The Book of Disquiet
A promenade performance, we are invited to rove around the smoke-filled space, approaching the actors from what we feel to be the most appropriate angle. More ambitiously, a member of the audience is also invited to join the cast for the duration of the show, taking on the role of colleague Geoff - dragged in accusatory fashion through a number of scenes by other cast members. An intriguing concept, but one which did not feel quite built out enough.
Powerless in a large accountancy firm, the four-strong cast (five if you include Geoff) resort to blaming each other for their failings in a splintered examination of their own existences and their mundane working lives.
All four of the cast give compelling performances, with the solo work particularly strong. Gareth Murphy’s wholly unexpected strip to garters and suspender belt and Emily Wallis' frantic presentation deserving of special mention.
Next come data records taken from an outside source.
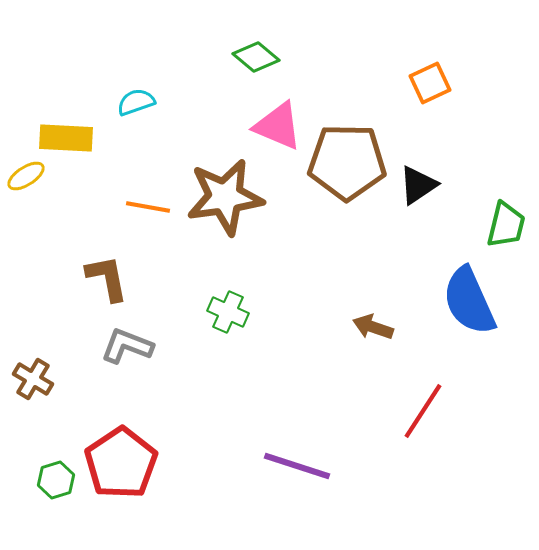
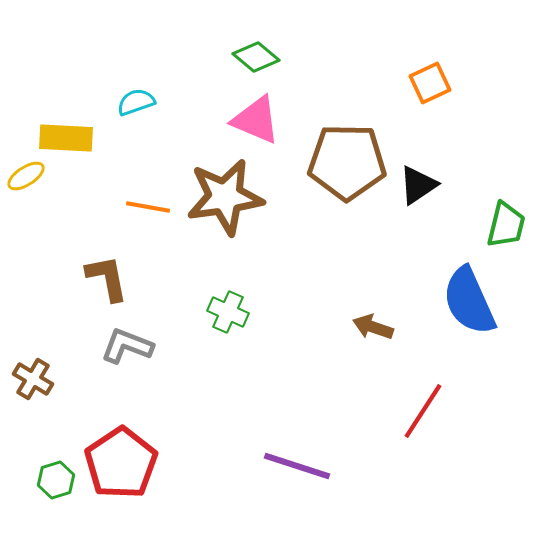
pink triangle: moved 22 px left, 6 px up
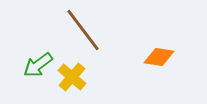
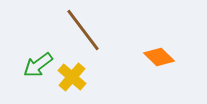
orange diamond: rotated 36 degrees clockwise
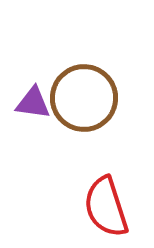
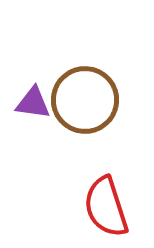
brown circle: moved 1 px right, 2 px down
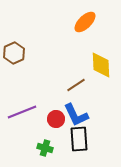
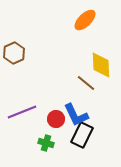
orange ellipse: moved 2 px up
brown line: moved 10 px right, 2 px up; rotated 72 degrees clockwise
black rectangle: moved 3 px right, 4 px up; rotated 30 degrees clockwise
green cross: moved 1 px right, 5 px up
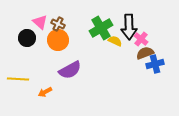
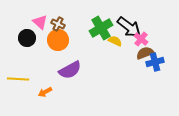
black arrow: rotated 50 degrees counterclockwise
blue cross: moved 2 px up
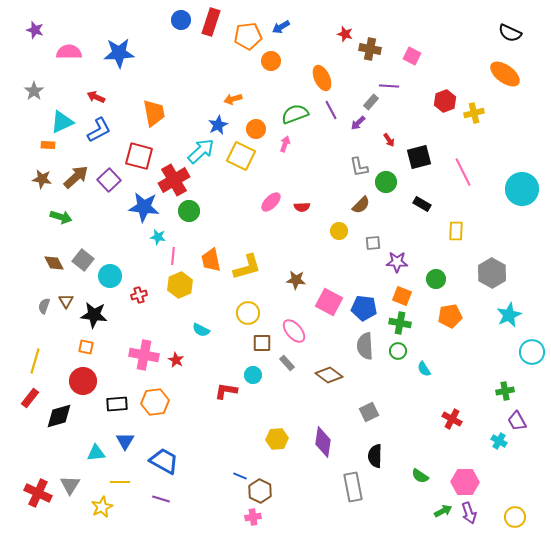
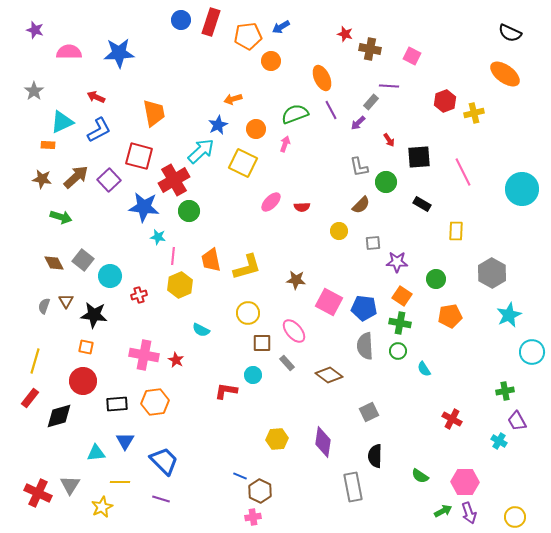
yellow square at (241, 156): moved 2 px right, 7 px down
black square at (419, 157): rotated 10 degrees clockwise
orange square at (402, 296): rotated 12 degrees clockwise
blue trapezoid at (164, 461): rotated 16 degrees clockwise
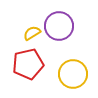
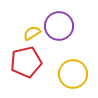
red pentagon: moved 2 px left, 2 px up
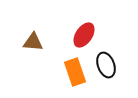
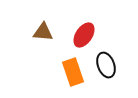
brown triangle: moved 10 px right, 10 px up
orange rectangle: moved 2 px left
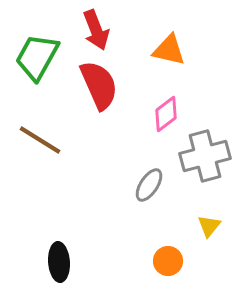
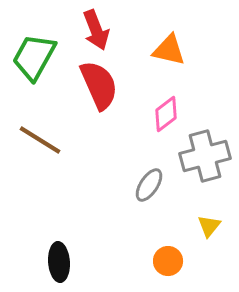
green trapezoid: moved 3 px left
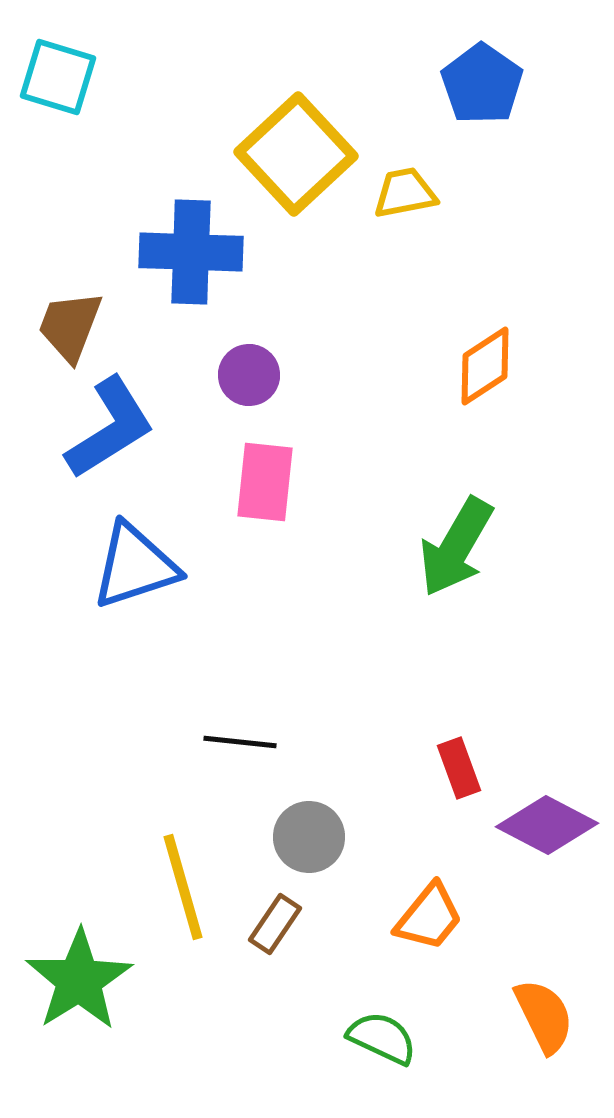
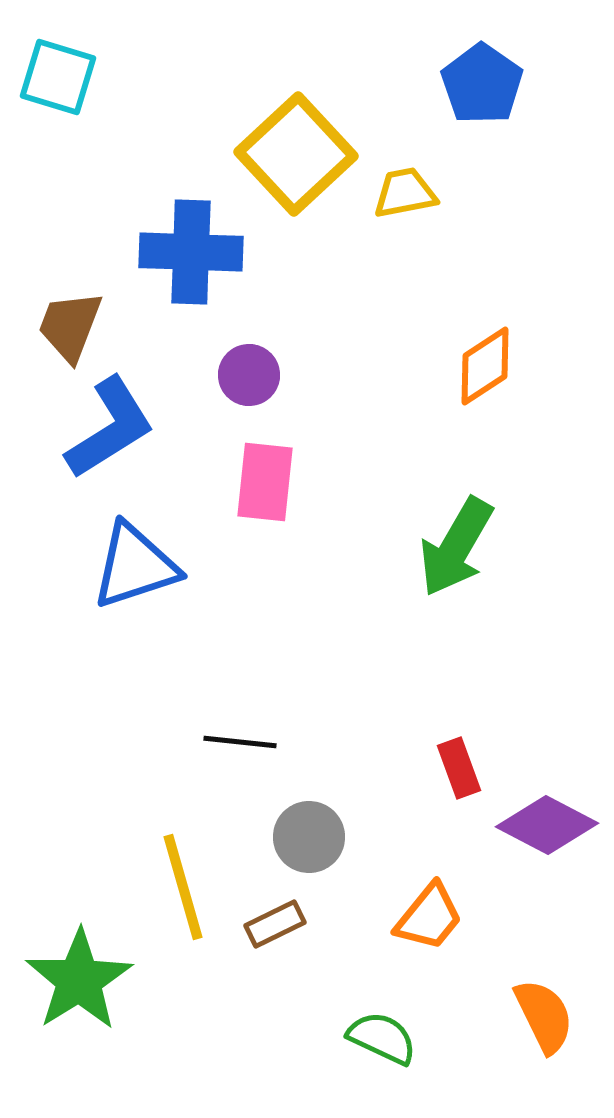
brown rectangle: rotated 30 degrees clockwise
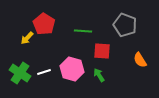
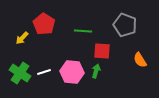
yellow arrow: moved 5 px left
pink hexagon: moved 3 px down; rotated 10 degrees counterclockwise
green arrow: moved 3 px left, 4 px up; rotated 48 degrees clockwise
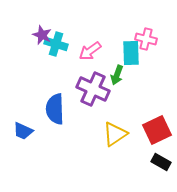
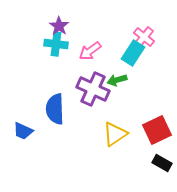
purple star: moved 17 px right, 9 px up; rotated 12 degrees clockwise
pink cross: moved 2 px left, 2 px up; rotated 25 degrees clockwise
cyan cross: rotated 10 degrees counterclockwise
cyan rectangle: moved 2 px right; rotated 35 degrees clockwise
green arrow: moved 5 px down; rotated 54 degrees clockwise
black rectangle: moved 1 px right, 1 px down
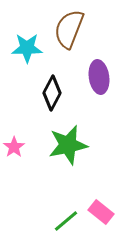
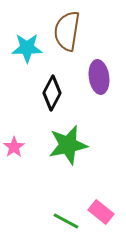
brown semicircle: moved 2 px left, 2 px down; rotated 12 degrees counterclockwise
green line: rotated 68 degrees clockwise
The performance is poetically presented, Sara Lewerth gymnastically crosses the space; moments around the water cooler bask in their own inner pool of light; the creation of a sunny holiday get away spot is a hastily chalk-scrawled palm tree on one of the theatre's black walls, but for all of this production's innovative approaches to staging, it is access to the overarching narrative which is lacking.
Director Nicholai La Barrie ambitiously explores what can be achieved in a black box space with little more than tables, chairs and pools of light. And, of course, the cast who support the work commendably.